## DIRECTIONS
Go line by line through the entries and show those that hold the string "niveau".

## STUDY MATERIAL
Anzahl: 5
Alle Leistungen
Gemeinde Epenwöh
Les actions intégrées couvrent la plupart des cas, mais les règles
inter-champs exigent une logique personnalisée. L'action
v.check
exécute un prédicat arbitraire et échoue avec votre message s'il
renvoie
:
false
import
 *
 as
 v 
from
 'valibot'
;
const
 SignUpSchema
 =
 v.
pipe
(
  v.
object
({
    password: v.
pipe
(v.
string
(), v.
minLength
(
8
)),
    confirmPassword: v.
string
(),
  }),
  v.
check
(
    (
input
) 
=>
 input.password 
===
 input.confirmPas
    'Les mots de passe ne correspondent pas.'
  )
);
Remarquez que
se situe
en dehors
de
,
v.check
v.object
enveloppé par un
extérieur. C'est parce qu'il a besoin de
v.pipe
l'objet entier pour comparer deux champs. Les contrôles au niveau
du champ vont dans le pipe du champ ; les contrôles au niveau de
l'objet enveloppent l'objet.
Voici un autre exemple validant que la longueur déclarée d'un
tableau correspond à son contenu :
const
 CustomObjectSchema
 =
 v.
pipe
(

## SOLUTION TO THE EXERCISE
l'objet entier pour comparer deux champs. Les contrôles au niveau
du champ vont dans le pipe du champ ; les contrôles au niveau de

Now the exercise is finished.